Forum Moderators: phranque
Learning from many different google sites to get an overall understanding, I am trying to grasp the following with leading slashes.
I have seen the following example:
RewriteRule ^articles/(.*)\.html$ /articles?$1
Wouldnt this cause a double slash in the url once its redirected?
lets say someone requests
www.domain.com/articles/123.html
it would then go to
www.domain.com//articles?123
I have ran across a few sites that do this.
some do it this way:
RewriteRule ^/articles/(.*)\.html$ /articles?$1
and some do it this way:
RewriteRule ^articles/(.*)\.html$ articles?$1
which one is correct? what are the advantages/disadvantages of doing it with any of the above?
[edited by: Skhan00 at 6:24 pm (utc) on July 1, 2009]

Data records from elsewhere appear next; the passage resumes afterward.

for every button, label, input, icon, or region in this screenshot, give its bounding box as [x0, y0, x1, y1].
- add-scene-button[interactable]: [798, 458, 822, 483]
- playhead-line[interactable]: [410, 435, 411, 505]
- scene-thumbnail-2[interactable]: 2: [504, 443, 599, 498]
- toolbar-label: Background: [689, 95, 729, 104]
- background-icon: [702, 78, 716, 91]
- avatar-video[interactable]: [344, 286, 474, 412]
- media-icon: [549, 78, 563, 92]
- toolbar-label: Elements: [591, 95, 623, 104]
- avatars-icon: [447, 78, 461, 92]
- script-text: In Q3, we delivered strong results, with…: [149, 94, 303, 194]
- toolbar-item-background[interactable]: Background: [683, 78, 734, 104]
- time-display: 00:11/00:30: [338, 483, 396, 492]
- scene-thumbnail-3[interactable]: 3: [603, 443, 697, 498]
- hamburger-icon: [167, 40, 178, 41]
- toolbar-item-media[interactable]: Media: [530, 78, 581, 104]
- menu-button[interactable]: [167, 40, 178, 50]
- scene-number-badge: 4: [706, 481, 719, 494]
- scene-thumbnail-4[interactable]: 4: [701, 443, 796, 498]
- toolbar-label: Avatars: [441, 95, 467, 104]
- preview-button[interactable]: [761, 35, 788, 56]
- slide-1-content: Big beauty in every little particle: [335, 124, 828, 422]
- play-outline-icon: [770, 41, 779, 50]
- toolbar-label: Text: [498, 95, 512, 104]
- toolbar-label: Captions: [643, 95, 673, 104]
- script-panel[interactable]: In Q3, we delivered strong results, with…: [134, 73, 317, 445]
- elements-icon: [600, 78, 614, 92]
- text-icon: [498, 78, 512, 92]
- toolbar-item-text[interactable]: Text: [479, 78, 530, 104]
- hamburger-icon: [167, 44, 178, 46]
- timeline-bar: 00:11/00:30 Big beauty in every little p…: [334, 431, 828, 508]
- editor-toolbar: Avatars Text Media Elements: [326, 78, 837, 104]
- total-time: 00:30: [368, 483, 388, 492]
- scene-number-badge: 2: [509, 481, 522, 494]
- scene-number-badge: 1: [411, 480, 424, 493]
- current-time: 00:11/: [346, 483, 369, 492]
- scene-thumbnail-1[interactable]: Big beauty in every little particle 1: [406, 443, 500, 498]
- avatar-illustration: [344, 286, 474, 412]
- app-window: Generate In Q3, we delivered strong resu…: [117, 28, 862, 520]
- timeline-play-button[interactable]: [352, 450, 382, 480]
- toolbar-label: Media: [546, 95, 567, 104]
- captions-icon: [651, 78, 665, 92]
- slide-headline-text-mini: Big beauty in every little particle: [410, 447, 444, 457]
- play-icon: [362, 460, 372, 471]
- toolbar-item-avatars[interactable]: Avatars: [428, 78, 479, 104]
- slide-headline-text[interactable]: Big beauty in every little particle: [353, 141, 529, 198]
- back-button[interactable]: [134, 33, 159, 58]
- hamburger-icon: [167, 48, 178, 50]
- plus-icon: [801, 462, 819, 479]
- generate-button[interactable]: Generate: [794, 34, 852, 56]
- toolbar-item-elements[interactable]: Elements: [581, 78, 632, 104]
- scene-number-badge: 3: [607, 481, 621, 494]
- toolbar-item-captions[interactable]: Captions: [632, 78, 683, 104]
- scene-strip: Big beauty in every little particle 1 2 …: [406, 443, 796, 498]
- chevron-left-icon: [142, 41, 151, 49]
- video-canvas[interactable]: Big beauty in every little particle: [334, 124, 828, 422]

Wouldnt this cause a double slash in the url once its redirected?
No, because that's an internal rewrite not an external redirect. It is taking a URL that matches the pattern on the left, and will get the content from the internal filepath indicated by the filepath on the right. The target is an internal filepath, not a URL.
The rule needs an [L] flag to be added at the end.
Using the leading slash means the file will be looked for in the web root.
The (.*) pattern is very inefficient, needing multiple backoff-and-retry operations. Use ([^.]+) or similar instead.
some do it this way:
RewriteRule ^/articles/(.*)\.html$ /articles?$1
and some do it this way:
RewriteRule ^articles/(.*)\.html$ articles?$1
If the code is located in /directory1/.htaccess, then "/directory1/" will be stripped off by the time the RewriteRule attempts to match it with a pattern.
Jim
Jim, all my config files fore redirects and rewrites go into my httpd subfolders that get loaded by apache. (not in htaccess files)
so for my purpose here is what I am trying to accomplish, let me know if my method is good or bad.
Friendly URL:
http://www.example.com/cars/11010052000-P/8636/bmw-e46-m3.html
Unfriendly URL (actual dynamic url):
http://www.example.com/cars/control/prod/~pid=11010052000-P/~model=8636
RewriteRule ^/cars/([^.]+)/([^.]+)/([^.]+)\.html$ /cars/control/prod/~pid=$1/~model=$2 [NC,L]
[edited by: Skhan00 at 7:01 pm (utc) on July 1, 2009]
[edited by: jdMorgan at 7:22 pm (utc) on July 1, 2009]
[edit reason] example.com [/edit]
Friendly URL:
http://www.example.com/cars/11010052000-P/8636/bmw-e46-m3.htmlUnfriendly URL (actual dynamic url):
http://www.example.com/cars/control/prod/~pid=11010052000-P/~model=8636
Your negative-matches need some tweaking:
RewriteRule ^/cars/([^/]+)/([^/]+)/[^./]+\.html$ /cars/control/prod/~pid=$1/~model=$2 [NC,L]
Best practice is to rewrite *all* variable parts of the URL-path to your script, and to validate all of them against your database. If nothing can be found using the 'required' variables, then the script must return a 404. If an entry can be found, then validate the non-required URL-path elements against what's in that database entry, and if they do not match, generate a 301-Moved Permanently redirect to the corrected URL. So in this case, if the car in the <car>.html URL-path-part is not *exactly* "bmw-e46-m3", then you'd want to redirect the request. This will prevent both careless and malicious creation of bogus URLs, and the resulting duplicate-content problems.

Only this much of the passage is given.